Notes from DLSLUG, 2-April-2009: Nifties!

“Nifties!” are the name for the Dartmouth-Lake Sunapee Linux User Group meeting nights when a featured speaker can’t be found: the Users of the Group make short presentations to each other, hopefully eliciting the “Nifty!” response.

I spoke on my work with Nick Plante and Brian Turnbull starting a business to host a coworking site in Portsmouth, NH with several of the folks there before the meeting started. We had some insightful discussions on the terminology of commercial space leasing, and the intricacies and politics of finding the right spot to start a business.

Rich Brown of Dartware talked about Dojo, the javascript library, and a book he borrowed from the DLSLUG library. (see below for more)

Lloyd Kvam presented his book report on the Google Apps books. Google Apps allows a small business or group to buy a domain, register it with Google Apps. We shared experiences of setting up domains in Google Apps.

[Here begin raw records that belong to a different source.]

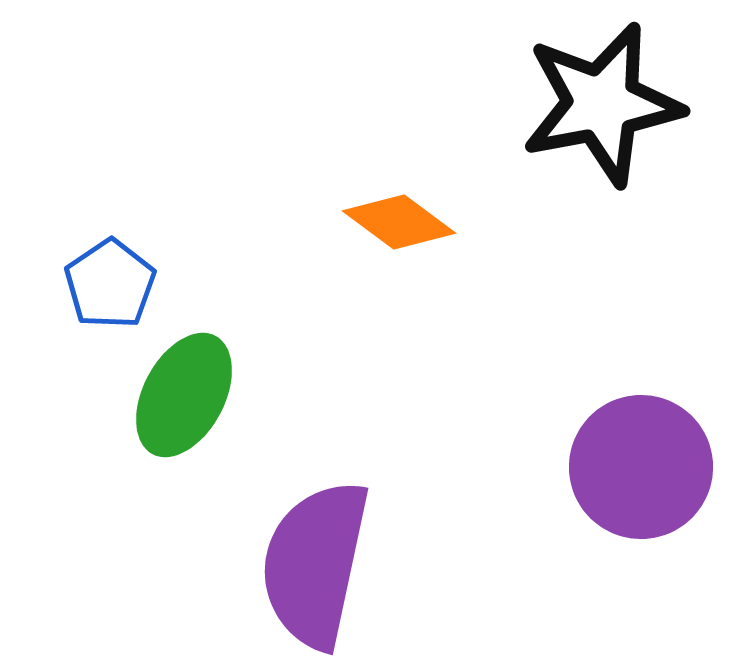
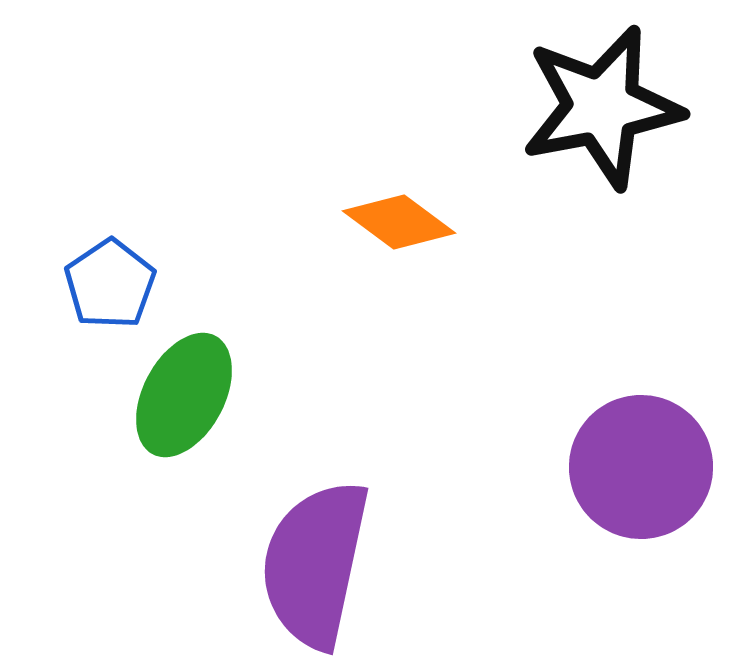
black star: moved 3 px down
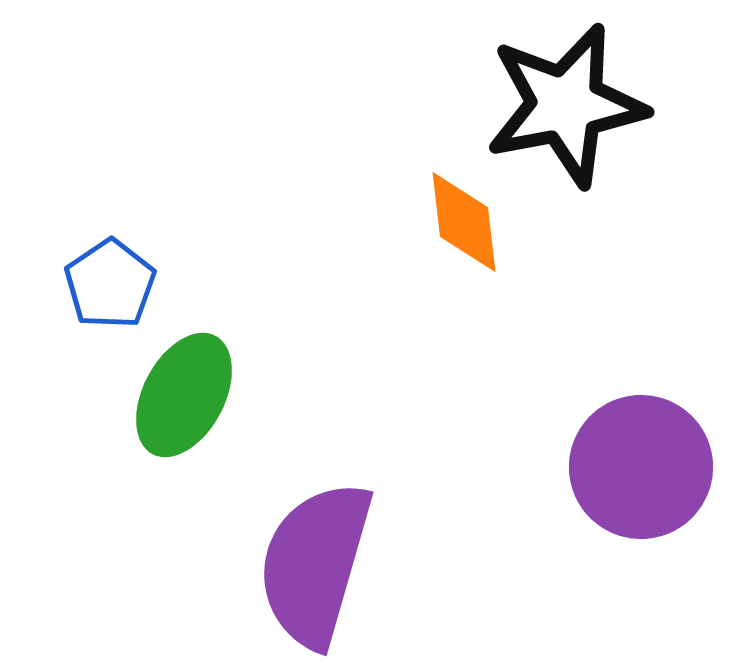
black star: moved 36 px left, 2 px up
orange diamond: moved 65 px right; rotated 47 degrees clockwise
purple semicircle: rotated 4 degrees clockwise
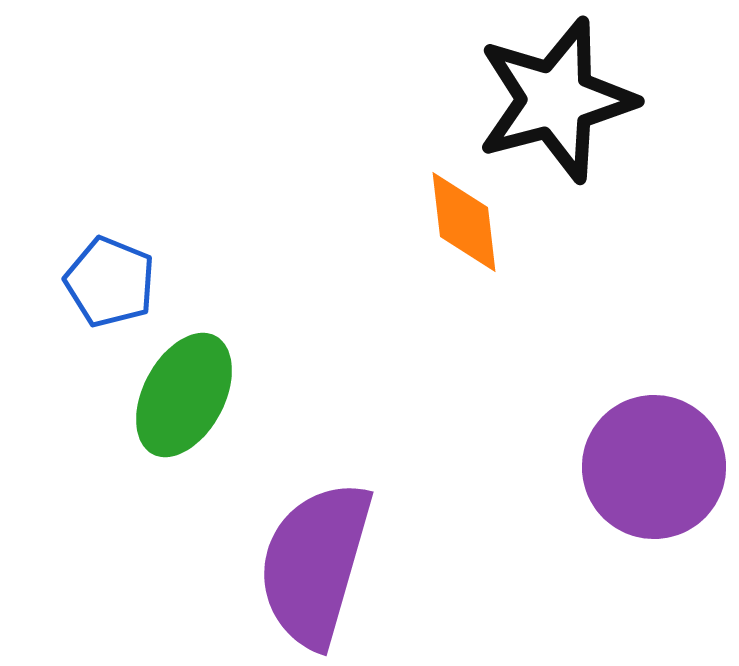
black star: moved 10 px left, 5 px up; rotated 4 degrees counterclockwise
blue pentagon: moved 2 px up; rotated 16 degrees counterclockwise
purple circle: moved 13 px right
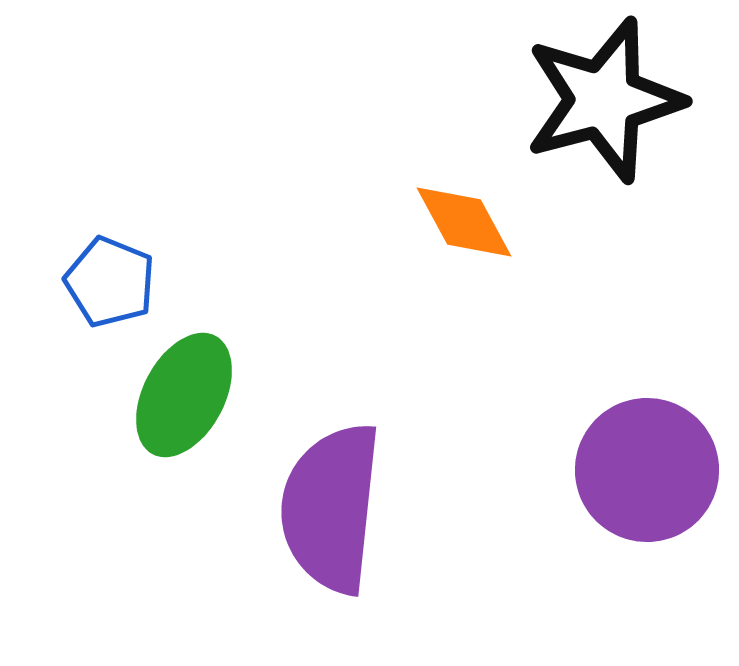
black star: moved 48 px right
orange diamond: rotated 22 degrees counterclockwise
purple circle: moved 7 px left, 3 px down
purple semicircle: moved 16 px right, 56 px up; rotated 10 degrees counterclockwise
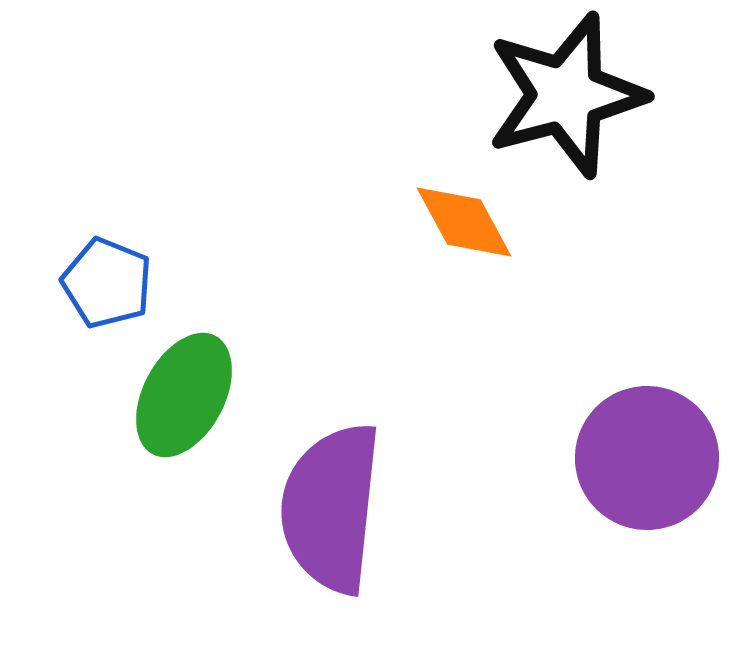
black star: moved 38 px left, 5 px up
blue pentagon: moved 3 px left, 1 px down
purple circle: moved 12 px up
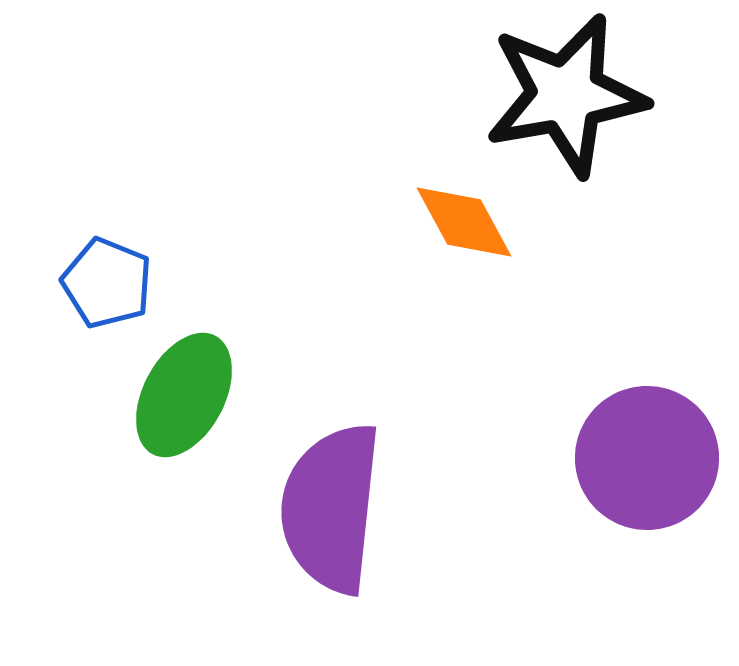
black star: rotated 5 degrees clockwise
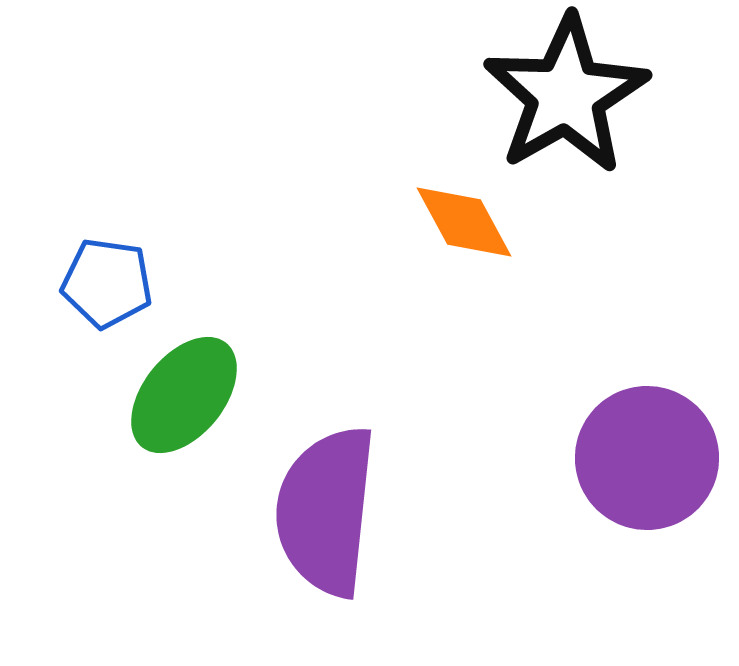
black star: rotated 20 degrees counterclockwise
blue pentagon: rotated 14 degrees counterclockwise
green ellipse: rotated 11 degrees clockwise
purple semicircle: moved 5 px left, 3 px down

Then we realized the meeting was actually next door in L02 rather than L01, not the first time we’ve gotten the wrong room, so we moved over and caught the end of a presentation. Then Bill McGonigle showed how ejabberd was set up with Red Hat – family user accounts (Pluggable Authentication Module – PAM) to which he contributed some code.

Richard Brittain (http://www.dartmouth.edu/~richard) showed a ksh script to kill a subprocess after a specified timout and another script that would check a path (checkpath.ksh) and remove all the cruft that builds up as software is added and removed, machines appear and disappear, etc.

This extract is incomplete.